#### Your objective
Only the lines containing "airtight" belong in the answer; find them in the material below.

#### Records for the task
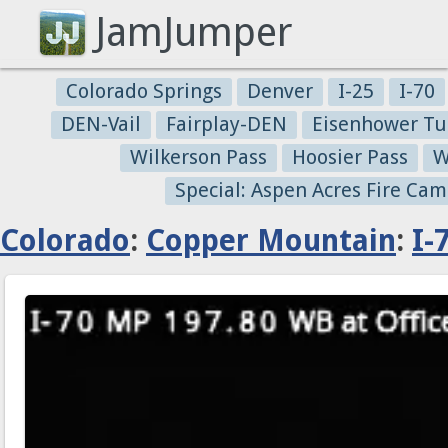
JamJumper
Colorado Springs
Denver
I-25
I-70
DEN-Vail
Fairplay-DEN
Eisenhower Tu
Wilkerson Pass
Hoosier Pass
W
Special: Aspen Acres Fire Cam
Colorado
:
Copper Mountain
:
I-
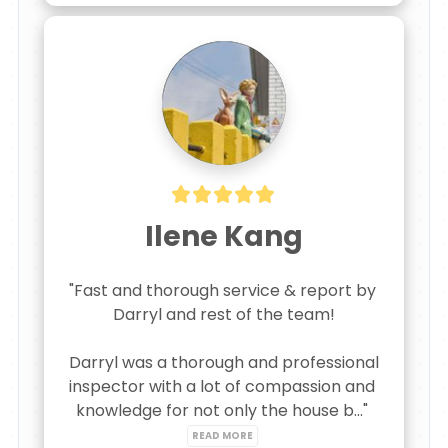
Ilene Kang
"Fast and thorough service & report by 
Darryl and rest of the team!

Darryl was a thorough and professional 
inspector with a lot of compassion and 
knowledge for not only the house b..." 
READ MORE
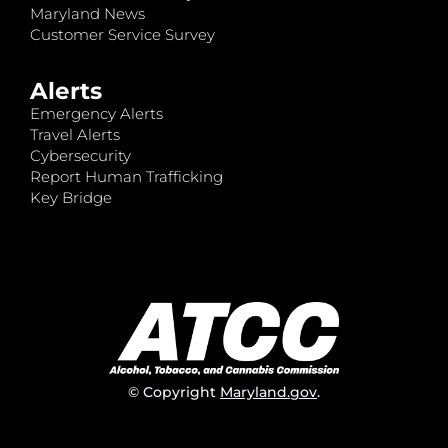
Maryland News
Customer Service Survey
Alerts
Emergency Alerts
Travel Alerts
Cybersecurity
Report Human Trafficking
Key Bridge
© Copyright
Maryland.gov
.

--

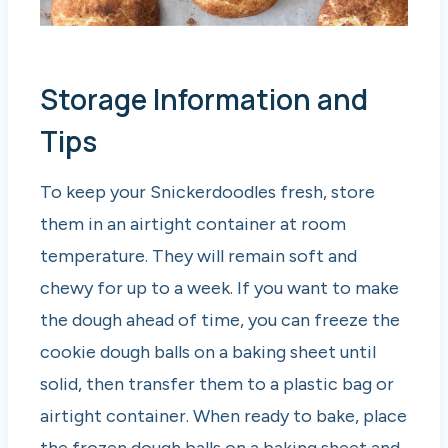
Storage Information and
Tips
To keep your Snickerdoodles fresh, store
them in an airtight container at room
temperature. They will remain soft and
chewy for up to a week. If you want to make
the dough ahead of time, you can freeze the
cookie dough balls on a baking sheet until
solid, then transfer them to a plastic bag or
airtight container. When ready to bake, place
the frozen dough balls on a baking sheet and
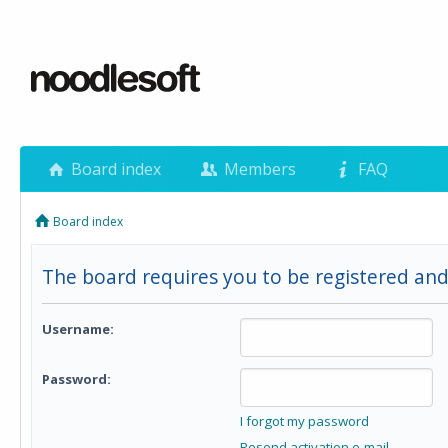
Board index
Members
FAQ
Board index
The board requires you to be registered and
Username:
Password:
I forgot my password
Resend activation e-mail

#### Task result
them in an airtight container at room
airtight container. When ready to bake, place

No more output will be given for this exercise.